I also participate in several codes and care of post code patients each week. Of those that make it to ICU, I view their CXRs to check for problems of concern for ventilation. Rarely do I see gross fractures of ribs. On some of these patients the sounds of cartilage popping during compressions were quite noticable. I also know from working in a monitored area, it takes a great deal of compression pressure to acheive effective hemodynamics during CPR. If you have the opportunity to take a chest trauma class later in your studies, you will learn about types of forces, angles and pressure that cause damage to the integrity of the chest and its contents. If you also get the opportunity to view an open chest cardiac surgery, you will see that the chest can be put through a lot even in the elderly and still come out okay.

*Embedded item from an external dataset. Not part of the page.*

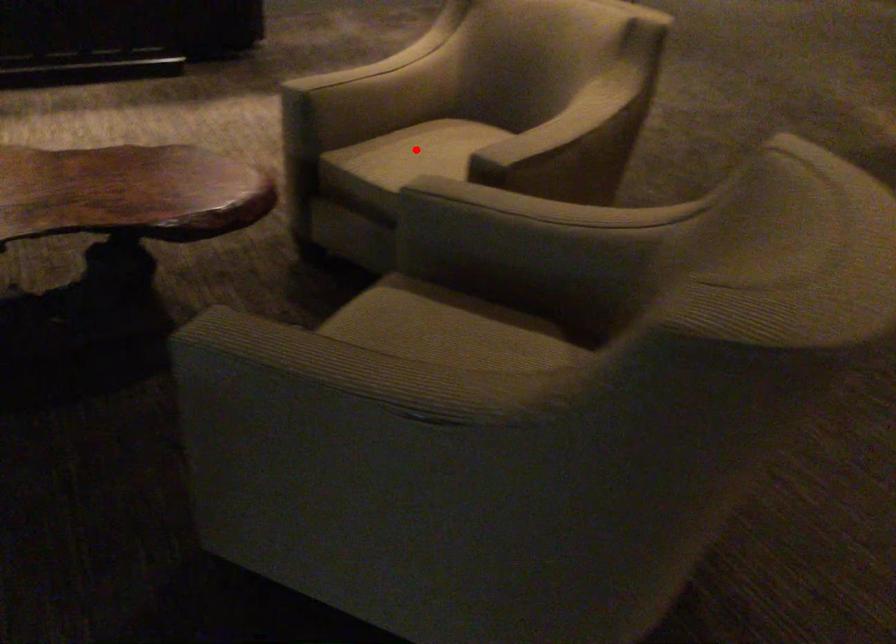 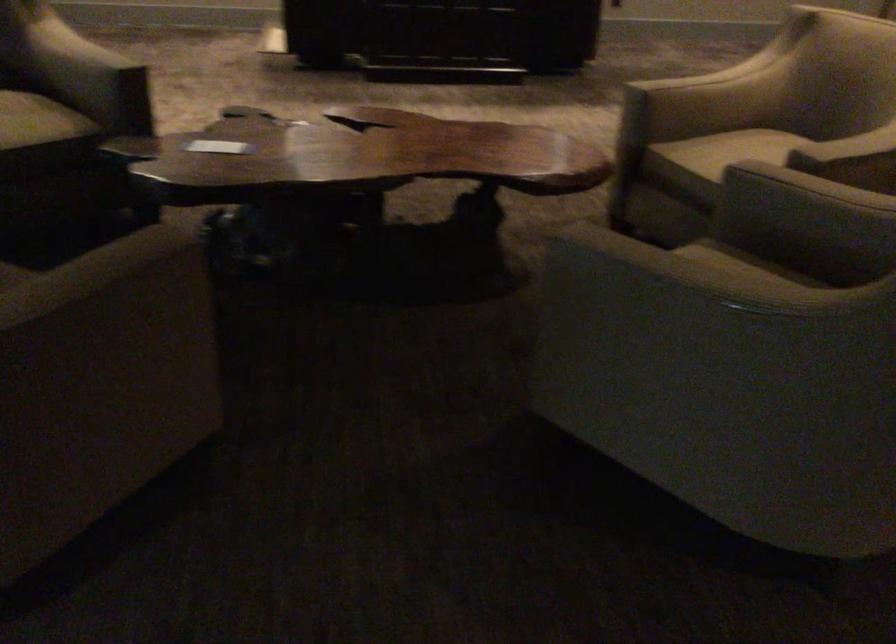 Where in the second image is the point corresponding to the highlighted location from the first image?

(741, 149) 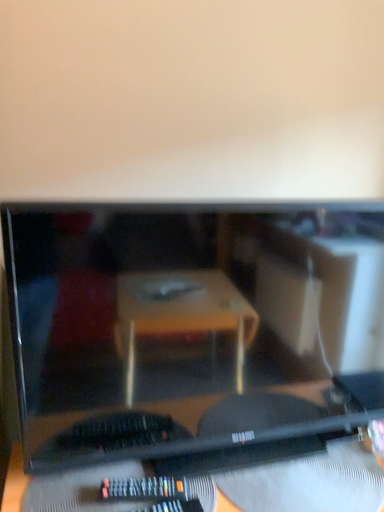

Infants and pediatrics have the best chest recoil.
Good hand position and proper postion of your body over the patient will give you and the patient the best advantage. I have seen more serious displaced rib fractures in hospital CPR because the performers were not able to get into proper body position initially. This can be due to the different types of air beds, rails, trapezes, and width of the bed. Many of the special needs beds are difficult to get on with the patient to perform properly angled CPR. Bariatric beds can be particularly difficult. The patient may also be attached to many different pieces of equipment to disallow prompt movement into good position. Sometimes you almost hope for the code to be on the floor or have an ambulance stretcher nearby even in the hospital setting.
This is an article I saw recently in Cardiovascular Engineering. The actual article is not available yet online with out a subscription but here is a reference to that article and its contents:
http://www.sciencedaily.com/releases/2007/05/070531113247.htm
CPR: More Rib Fractures, But Better Survival Rates
Science Daily — New findings show that the majority of people untrained in how to perform cardiopulmonary resuscitation, and even many trained emergency personnel, do not push with enough force to properly administer CPR.

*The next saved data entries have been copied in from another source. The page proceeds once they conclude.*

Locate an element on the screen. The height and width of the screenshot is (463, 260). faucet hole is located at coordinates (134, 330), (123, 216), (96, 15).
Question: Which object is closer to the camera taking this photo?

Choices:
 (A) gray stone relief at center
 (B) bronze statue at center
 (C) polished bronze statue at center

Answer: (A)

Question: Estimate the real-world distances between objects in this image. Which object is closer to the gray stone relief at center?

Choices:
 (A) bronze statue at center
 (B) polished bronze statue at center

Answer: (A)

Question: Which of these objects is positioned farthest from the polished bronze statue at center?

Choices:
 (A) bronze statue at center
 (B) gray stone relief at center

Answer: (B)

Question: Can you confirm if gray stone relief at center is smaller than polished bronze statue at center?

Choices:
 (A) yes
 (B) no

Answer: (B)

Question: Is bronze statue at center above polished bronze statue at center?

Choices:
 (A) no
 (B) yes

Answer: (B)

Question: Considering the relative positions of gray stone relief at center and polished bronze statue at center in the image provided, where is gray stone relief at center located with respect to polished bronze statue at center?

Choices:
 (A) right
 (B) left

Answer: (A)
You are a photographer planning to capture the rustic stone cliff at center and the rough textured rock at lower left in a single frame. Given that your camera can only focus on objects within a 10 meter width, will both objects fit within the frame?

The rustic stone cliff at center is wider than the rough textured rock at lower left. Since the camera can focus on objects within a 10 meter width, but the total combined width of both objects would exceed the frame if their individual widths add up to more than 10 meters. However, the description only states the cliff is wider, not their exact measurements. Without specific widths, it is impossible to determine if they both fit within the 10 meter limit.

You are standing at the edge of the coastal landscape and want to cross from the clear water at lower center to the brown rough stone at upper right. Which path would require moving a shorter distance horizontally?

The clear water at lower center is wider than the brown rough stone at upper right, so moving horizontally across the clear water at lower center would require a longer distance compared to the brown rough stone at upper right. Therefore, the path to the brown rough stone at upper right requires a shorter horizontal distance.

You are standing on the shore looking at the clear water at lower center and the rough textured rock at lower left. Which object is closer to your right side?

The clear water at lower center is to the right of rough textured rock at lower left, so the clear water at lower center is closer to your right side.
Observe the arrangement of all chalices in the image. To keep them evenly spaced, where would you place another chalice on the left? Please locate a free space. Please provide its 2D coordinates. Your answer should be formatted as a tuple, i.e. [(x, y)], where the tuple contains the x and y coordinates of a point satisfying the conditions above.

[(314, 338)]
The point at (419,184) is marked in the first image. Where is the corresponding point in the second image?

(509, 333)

The research tested 104 adults untrained in CPR and 83 firefighters, trained in the procedure. The findings, to be published in the June issue of the journal Cardiovascular Engineering¹, showed that most of the untrained people simply do not apply enough force, said Leslie Geddes of Purdue University, one of the authors of the study.
The success rate for CPR ranges from 5 percent to 10 percent, depending on how quickly it is administered after a person's heart stops. "This is important because every minute lost in applying CPR results in a 10 percent decrease in successful resuscitation," Geddes said. "Time is the enemy. After 10 minutes, very few are resuscitated. The American Heart Association recommends pushing with enough force to compress the chest 1.5 to 2 inches, which requires 100 to 125 pounds of force.”
The research represents the first time such measurements have been recorded to quantify just how hard people push in a simulated CPR test. The findings showed that 60 percent of the CPR-trained rescue personnel pushed with more than 125 pounds, whereas more than 60 percent of those not trained in CPR failed to push with more than 125 pounds of force.
http://www.sciencedaily.com/releases/2007/05/070531113247.htm
Pushing with more than 125 pounds increases the potential for rib fractures. Nevertheless, the chances of survival increase enormously. New guidelines from the American Hearth Association recommend that rescuers performing CPR should "push harder and faster," Geddes said. "As a result of this recommendation, it's likely that the resuscitation rate will increase, but it's equally likely that the fracture rate will increase."